On Using a Templating Language with PHP - csomar
http://omarabid.com/on-using-a-templating-language-with-php/

======
krapp
If you're going to use a templating language on top of PHP, IMHO, just use
Twig. As already mentioned, it compiles templates back into PHP. But, you also
get automatic escaping (with various contexts, such as escaping for html and
escaping for js), hooks to the lexer to write your own tags, filters and
extensions, a function sandbox, and if you're using an older version of PHP,
you can use js-style array and object shorthand ( [] instead of array() and
{key:value} ) in the templates themselves. It is almost a framework
implemented in its own (arguably stricter and saner) language in and of
itself.

Obviously, you _can_ get by without a templating framework.

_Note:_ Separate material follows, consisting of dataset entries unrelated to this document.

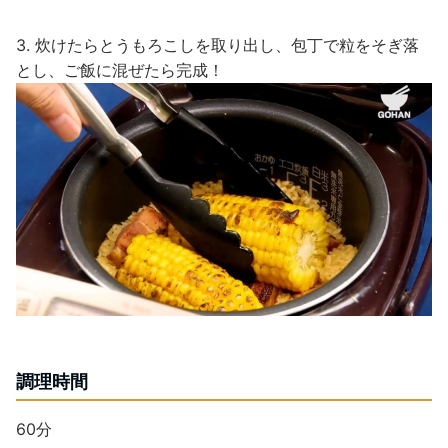
3. 炊けたらとうもろこしを取り出し、包丁で粒をそぎ落
とし、ご飯に混ぜたら完成！
調理時間
60分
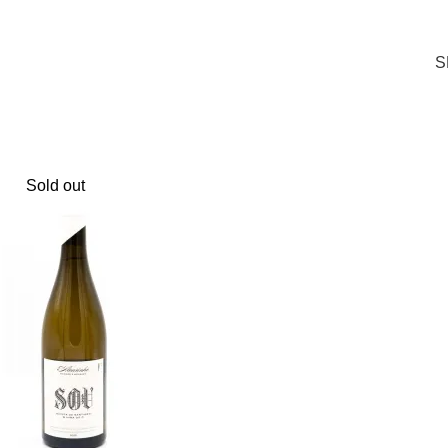
r besteld is binnen twee werkdagen in huis
S
Sold out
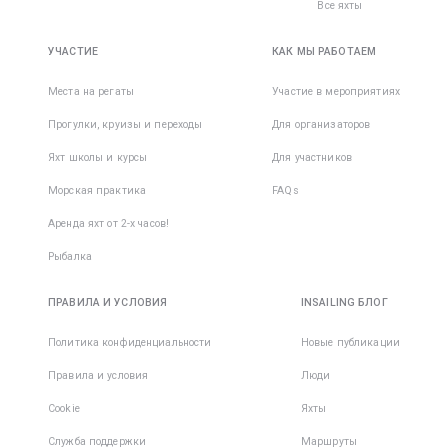
Все яхты
УЧАСТИЕ
КАК МЫ РАБОТАЕМ
Места на регаты
Участие в мероприятиях
Прогулки, круизы и переходы
Для организаторов
Яхт школы и курсы
Для участников
Морская практика
FAQs
Аренда яхт от 2-х часов!
Рыбалка
ПРАВИЛА И УСЛОВИЯ
INSAILING БЛОГ
Политика конфиденциальности
Новые публикации
Правила и условия
Люди
Cookie
Яхты
Служба поддержки
Маршруты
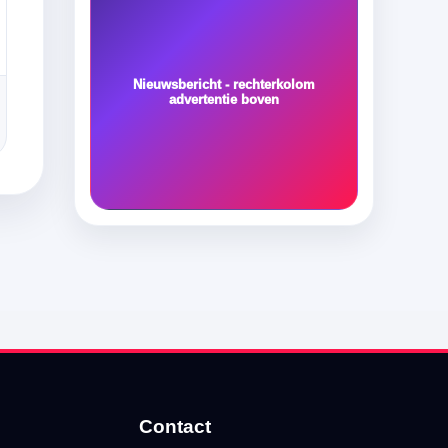
Nieuwsbericht - rechterkolom
advertentie boven
Contact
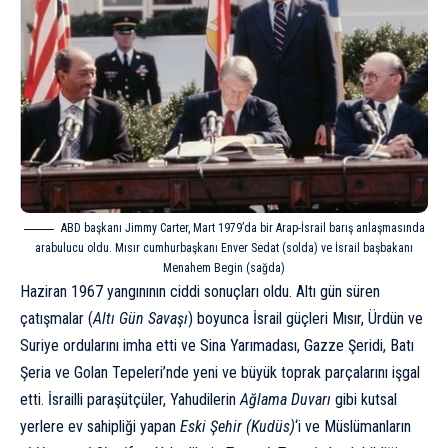
ABD başkanı Jimmy Carter, Mart 1979’da bir Arap-İsrail barış anlaşmasında
arabulucu oldu. Mısır cumhurbaşkanı Enver Sedat (solda) ve İsrail başbakanı
Menahem Begin (sağda)
Haziran 1967 yangınının ciddi sonuçları oldu. Altı gün süren
çatışmalar (
Altı Gün Savaşı
) boyunca İsrail güçleri Mısır, Ürdün ve
Suriye ordularını imha etti ve Sina Yarımadası, Gazze Şeridi, Batı
Şeria ve Golan Tepeleri’nde yeni ve büyük toprak parçalarını işgal
etti. İsrailli paraşütçüler, Yahudilerin
Ağlama Duvarı
gibi kutsal
yerlere ev sahipliği yapan
Eski Şehir (Kudüs)
‘i ve Müslümanların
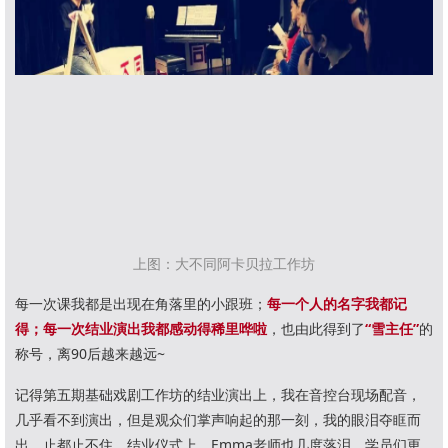
上图：大不同阿卡贝拉工作坊
每一次课我都是出现在角落里的小跟班；
每一个人的名字我都记
得；每一次结业演出我都感动得稀里哗啦
，也由此得到了
“雪主任”
的
称号，离90后越来越远~
记得第五期基础戏剧工作坊的结业演出上，我在音控台现场配音，
几乎看不到演出，但是观众们掌声响起的那一刻，我的眼泪夺眶而
出，止都止不住。结业仪式上，Emma老师也几度落泪，学员们更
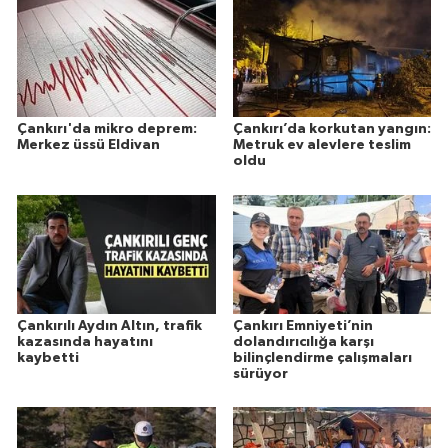
Çankırı'da mikro deprem:
Çankırı’da korkutan yangın:
Merkez üssü Eldivan
Metruk ev alevlere teslim
oldu
Çankırılı Aydın Altın, trafik
Çankırı Emniyeti’nin
kazasında hayatını
dolandırıcılığa karşı
kaybetti
bilinçlendirme çalışmaları
sürüyor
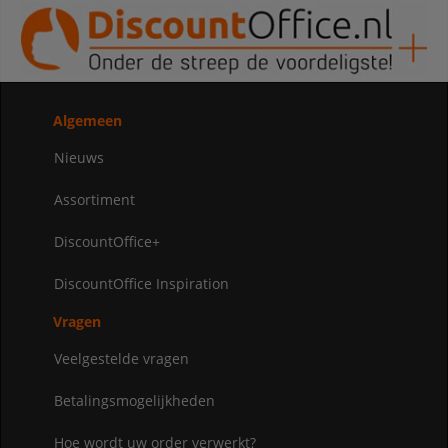
Algemeen
Nieuws
Assortiment
DiscountOffice+
DiscountOffice Inspiration
Vragen
Veelgestelde vragen
Betalingsmogelijkheden
Hoe wordt uw order verwerkt?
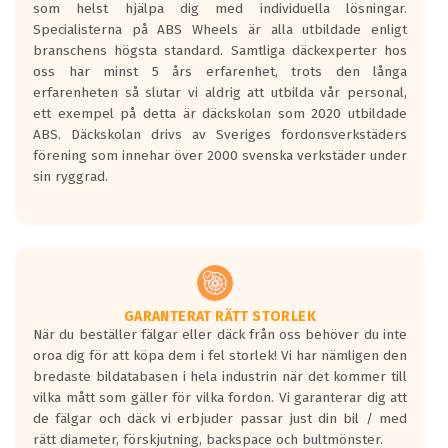
som helst hjälpa dig med individuella lösningar.
den kortaste bromssträckan och F är den
Specialisterna på ABS Wheels är alla utbildade enligt
längsta.
branschens högsta standard. Samtliga däckexperter hos
Inga D eller G betyg delas ut för
oss har minst 5 års erfarenhet, trots den långa
personbilar och lätta lastbilar.
erfarenheten så slutar vi aldrig att utbilda vår personal,
Betyget sätts efter ett test där däcken
ett exempel på detta är däckskolan som 2020 utbildade
skall bromsa in på en väg där det ligger
ABS. Däckskolan drivs av Sveriges fordonsverkstäders
0.5-1.5 mm vatten.
förening som innehar över 2000 svenska verkstäder under
I 80km/h kommer skillnaden på
sin ryggrad.
bromssträckan vara fyra billängder( ca
18meter) mellan däck med betyg A
gentemot F.
Bullernivån:
Vid körning i över 50km/h brukar
rullmotståndets ljud överträffa
GARANTERAT RÄTT STORLEK
När du beställer fälgar eller däck från oss behöver du inte
motorljudet.
oroa dig för att köpa dem i fel storlek! Vi har nämligen den
På däckmärkningen kommer det finnas
bredaste bildatabasen i hela industrin när det kommer till
en symbol av ett däck med vågar. Hög
vilka mått som gäller för vilka fordon. Vi garanterar dig att
bullernivå markeras med svarta vågor
de fälgar och däck vi erbjuder passar just din bil / med
medans de vita vågorna påvisar om det är
rätt diameter, förskjutning, backspace och bultmönster.
ett tyst däck.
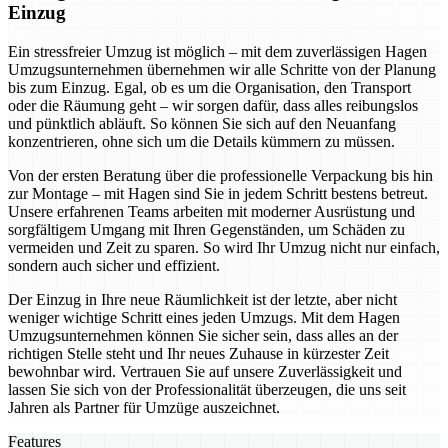
Einzug
Ein stressfreier Umzug ist möglich – mit dem zuverlässigen Hagen
Umzugsunternehmen übernehmen wir alle Schritte von der Planung
bis zum Einzug. Egal, ob es um die Organisation, den Transport
oder die Räumung geht – wir sorgen dafür, dass alles reibungslos
und pünktlich abläuft. So können Sie sich auf den Neuanfang
konzentrieren, ohne sich um die Details kümmern zu müssen.
Von der ersten Beratung über die professionelle Verpackung bis hin
zur Montage – mit Hagen sind Sie in jedem Schritt bestens betreut.
Unsere erfahrenen Teams arbeiten mit moderner Ausrüstung und
sorgfältigem Umgang mit Ihren Gegenständen, um Schäden zu
vermeiden und Zeit zu sparen. So wird Ihr Umzug nicht nur einfach,
sondern auch sicher und effizient.
Der Einzug in Ihre neue Räumlichkeit ist der letzte, aber nicht
weniger wichtige Schritt eines jeden Umzugs. Mit dem Hagen
Umzugsunternehmen können Sie sicher sein, dass alles an der
richtigen Stelle steht und Ihr neues Zuhause in kürzester Zeit
bewohnbar wird. Vertrauen Sie auf unsere Zuverlässigkeit und
lassen Sie sich von der Professionalität überzeugen, die uns seit
Jahren als Partner für Umzüge auszeichnet.
Features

But I find that if
you do, you're either going to have to reimplement features that already exist
in them (in particular, an escaping strategy), or else suffer the consequences
if you don't get it perfect.

------
cweagans
Big debate? Use what works for you. I prefer using Twig because it enforces
not shoving random PHP into your templates, and there's no performance hit for
using it (since it's compiled back to PHP).

------
towelguy
I really like the twig template engine [0]. It will compile your template back
to PHP code so it will run as fast as if you used PHP directly.

[0][http://twig.sensiolabs.org/](http://twig.sensiolabs.org/)